The man on the middle cross was our scapegoat. On the Day of Atonement (Yom Kippur) the high priest would lay his hands on a goat and confess the corporate sins of Israel (Lev. 16:21). The term “scapegoat” comes from the Hebrew word Azazel which means “the goat of departure.” Symbolically, the sins of Israel were removed as the goat was released to wander in the wilderness. A double transfer occurred—the sins of Israel were transferred to the goat and the innocence of the goat was transferred to them. “As far as the east is from the west, so far has he removed our transgressions from us” (Ps. 103:12). In a similar way, Jesus became our substitute at Calvary, “He was wounded for our transgressions, He was bruised for our iniquities: the chastisement of our peace was upon Him, and by His stripes we are healed” (Is. 53:5). A song says it well, “I should have been crucified, I should have suffered and died. I should have hung on the cross in disgrace, but Jesus, God’s son, took my place.”

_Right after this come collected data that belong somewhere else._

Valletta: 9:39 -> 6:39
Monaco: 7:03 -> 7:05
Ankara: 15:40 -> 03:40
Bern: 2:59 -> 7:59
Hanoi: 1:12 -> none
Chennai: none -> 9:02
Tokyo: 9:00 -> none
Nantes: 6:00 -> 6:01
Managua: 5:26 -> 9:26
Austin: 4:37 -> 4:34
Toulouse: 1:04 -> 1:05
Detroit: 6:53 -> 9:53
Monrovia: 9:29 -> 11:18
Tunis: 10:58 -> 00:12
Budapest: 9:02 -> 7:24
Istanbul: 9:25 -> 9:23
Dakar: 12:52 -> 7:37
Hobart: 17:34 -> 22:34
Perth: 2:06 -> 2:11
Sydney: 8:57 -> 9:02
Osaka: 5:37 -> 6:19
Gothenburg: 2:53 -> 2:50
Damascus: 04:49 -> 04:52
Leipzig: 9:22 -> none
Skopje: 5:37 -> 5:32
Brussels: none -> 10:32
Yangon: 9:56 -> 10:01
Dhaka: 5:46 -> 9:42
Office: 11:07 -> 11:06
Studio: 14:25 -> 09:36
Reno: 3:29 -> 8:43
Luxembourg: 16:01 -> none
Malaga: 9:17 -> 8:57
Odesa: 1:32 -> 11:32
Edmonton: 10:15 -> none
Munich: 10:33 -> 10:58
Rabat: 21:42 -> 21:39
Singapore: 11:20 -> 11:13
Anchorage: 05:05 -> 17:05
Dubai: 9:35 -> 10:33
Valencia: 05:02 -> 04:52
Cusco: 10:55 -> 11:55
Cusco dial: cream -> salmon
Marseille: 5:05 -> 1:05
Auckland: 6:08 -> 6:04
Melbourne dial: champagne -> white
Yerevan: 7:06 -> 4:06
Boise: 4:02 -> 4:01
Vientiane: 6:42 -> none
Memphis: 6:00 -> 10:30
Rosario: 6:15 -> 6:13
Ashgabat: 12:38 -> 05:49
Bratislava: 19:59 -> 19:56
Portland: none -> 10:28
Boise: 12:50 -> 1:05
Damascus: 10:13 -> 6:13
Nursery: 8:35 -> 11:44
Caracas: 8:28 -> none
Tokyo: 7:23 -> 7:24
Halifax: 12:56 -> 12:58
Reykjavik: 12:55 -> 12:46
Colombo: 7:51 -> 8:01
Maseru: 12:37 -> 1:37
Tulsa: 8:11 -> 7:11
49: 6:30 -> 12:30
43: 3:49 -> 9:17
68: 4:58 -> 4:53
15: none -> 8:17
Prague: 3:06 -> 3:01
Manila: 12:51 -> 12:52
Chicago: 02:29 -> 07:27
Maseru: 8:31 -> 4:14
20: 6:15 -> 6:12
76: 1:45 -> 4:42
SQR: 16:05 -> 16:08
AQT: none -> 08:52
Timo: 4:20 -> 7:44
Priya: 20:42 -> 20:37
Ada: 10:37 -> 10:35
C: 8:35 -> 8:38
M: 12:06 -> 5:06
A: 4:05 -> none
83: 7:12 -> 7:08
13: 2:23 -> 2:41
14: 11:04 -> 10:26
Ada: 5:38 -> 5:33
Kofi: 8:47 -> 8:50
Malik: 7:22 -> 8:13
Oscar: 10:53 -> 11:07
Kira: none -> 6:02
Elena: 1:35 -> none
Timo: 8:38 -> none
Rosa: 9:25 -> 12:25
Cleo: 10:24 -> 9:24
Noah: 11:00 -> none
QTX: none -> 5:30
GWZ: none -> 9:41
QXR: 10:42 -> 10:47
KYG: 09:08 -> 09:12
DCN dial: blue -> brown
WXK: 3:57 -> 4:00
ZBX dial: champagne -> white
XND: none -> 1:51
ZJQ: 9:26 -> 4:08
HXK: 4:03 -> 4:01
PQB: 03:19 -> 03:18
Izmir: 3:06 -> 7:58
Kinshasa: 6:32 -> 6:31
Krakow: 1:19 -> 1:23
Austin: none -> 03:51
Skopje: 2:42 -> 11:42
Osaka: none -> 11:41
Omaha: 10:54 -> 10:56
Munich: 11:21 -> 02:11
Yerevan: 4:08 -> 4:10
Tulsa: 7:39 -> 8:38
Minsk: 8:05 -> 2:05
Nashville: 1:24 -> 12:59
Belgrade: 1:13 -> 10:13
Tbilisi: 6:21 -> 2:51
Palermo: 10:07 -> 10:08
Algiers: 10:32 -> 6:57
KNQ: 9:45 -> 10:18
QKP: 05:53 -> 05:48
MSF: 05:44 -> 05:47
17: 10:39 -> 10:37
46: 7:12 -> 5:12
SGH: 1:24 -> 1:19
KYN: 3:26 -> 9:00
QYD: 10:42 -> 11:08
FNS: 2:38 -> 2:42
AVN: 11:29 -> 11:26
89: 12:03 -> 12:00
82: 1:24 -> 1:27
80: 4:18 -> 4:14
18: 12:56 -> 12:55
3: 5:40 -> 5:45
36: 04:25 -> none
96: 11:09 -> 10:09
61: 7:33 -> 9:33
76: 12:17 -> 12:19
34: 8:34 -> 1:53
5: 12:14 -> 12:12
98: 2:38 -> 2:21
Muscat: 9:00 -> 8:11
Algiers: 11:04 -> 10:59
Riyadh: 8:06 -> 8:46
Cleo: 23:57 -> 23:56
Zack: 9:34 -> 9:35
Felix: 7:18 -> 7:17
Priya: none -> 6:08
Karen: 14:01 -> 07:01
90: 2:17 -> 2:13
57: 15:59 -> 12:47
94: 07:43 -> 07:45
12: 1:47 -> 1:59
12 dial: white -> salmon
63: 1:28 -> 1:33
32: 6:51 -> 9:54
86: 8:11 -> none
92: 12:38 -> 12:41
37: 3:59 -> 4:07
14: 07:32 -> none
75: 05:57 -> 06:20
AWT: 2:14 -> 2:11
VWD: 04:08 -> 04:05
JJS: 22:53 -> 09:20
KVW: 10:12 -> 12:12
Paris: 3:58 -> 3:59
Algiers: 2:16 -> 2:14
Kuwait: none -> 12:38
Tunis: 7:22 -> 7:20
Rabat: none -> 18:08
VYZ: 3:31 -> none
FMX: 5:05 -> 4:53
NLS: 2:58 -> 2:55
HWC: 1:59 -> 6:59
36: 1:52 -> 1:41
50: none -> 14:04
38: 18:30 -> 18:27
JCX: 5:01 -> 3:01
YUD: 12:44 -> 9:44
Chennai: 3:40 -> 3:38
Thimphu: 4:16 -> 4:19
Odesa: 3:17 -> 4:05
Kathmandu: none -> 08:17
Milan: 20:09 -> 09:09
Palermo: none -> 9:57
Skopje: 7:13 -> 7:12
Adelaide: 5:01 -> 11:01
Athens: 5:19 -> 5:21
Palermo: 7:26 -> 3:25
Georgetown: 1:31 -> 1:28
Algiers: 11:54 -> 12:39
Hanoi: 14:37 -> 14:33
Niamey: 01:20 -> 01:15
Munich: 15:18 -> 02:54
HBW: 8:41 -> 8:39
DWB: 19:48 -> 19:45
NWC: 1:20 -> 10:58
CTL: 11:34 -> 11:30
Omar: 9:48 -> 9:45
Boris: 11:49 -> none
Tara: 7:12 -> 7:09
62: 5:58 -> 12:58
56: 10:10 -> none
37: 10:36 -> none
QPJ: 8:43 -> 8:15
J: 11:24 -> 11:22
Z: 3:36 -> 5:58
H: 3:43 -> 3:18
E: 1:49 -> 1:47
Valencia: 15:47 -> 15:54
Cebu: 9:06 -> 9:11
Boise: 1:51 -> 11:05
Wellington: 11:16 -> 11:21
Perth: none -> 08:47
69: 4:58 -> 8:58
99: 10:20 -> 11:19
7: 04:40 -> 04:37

The man on the middle cross paid our sin debt. Jesus paid for every sin that has ever been or ever will be committed (2 Cor. 5:21, 1 Pt. 2:24, 1 Jn. 2:1-2). When He cried, “It is finished,” He used the Greek word tetelestai which means “Paid in full.” Archeologists have found tax receipts on papyrus paper with tetelestai stamped on them to indicate a zero balance. As another song says, “He paid a debt He did not owe, I owed a debt I could not pay, I needed someone to wash my sins away, and now I sing a brand new song, ‘Amazing Grace,’ Christ Jesus paid the debt I could never pay.”
There are two sinister lies people believe that prevent them from being saved. Lie #1 is unrighteousness—“I’m too bad.” They assume the vile sins of their past exclude them but there is no sin too big for the blood of Jesus to cancel (1 Jn. 1:7, 9). No one is beyond His reach (Is. 59:1, Heb. 7:25). Lie #2 is self-righteousness—“I’m good enough.” If we were good enough, Jesus would not have had to die on the cross. “There is none righteous, no, not one” (Rom. 3:10). “For all have sinned and fall short of the glory of God” (Rom. 3:23). “All our righteous acts are like filthy rags” (Is. 64:6, NIV), thus the reason we need a Savior (Eph. 2:8-9).
So, if the devil demands a reason why you should be allowed into heaven, if people wonder how you obtained salvation, if your own mind questions why you have a seat at God’s table and a ticket to paradise, the answer is simple, “the man on the middle cross told me I can come.” If we, like the redeemed robber, repent and believe, we belong in paradise. “The Spirit and the Bride say, ‘Come.’ Let anyone who hears this say, ‘Come.’ Let anyone who is thirsty come. Let anyone who desires drink freely from the water of life” (Rev. 22:17, NLT).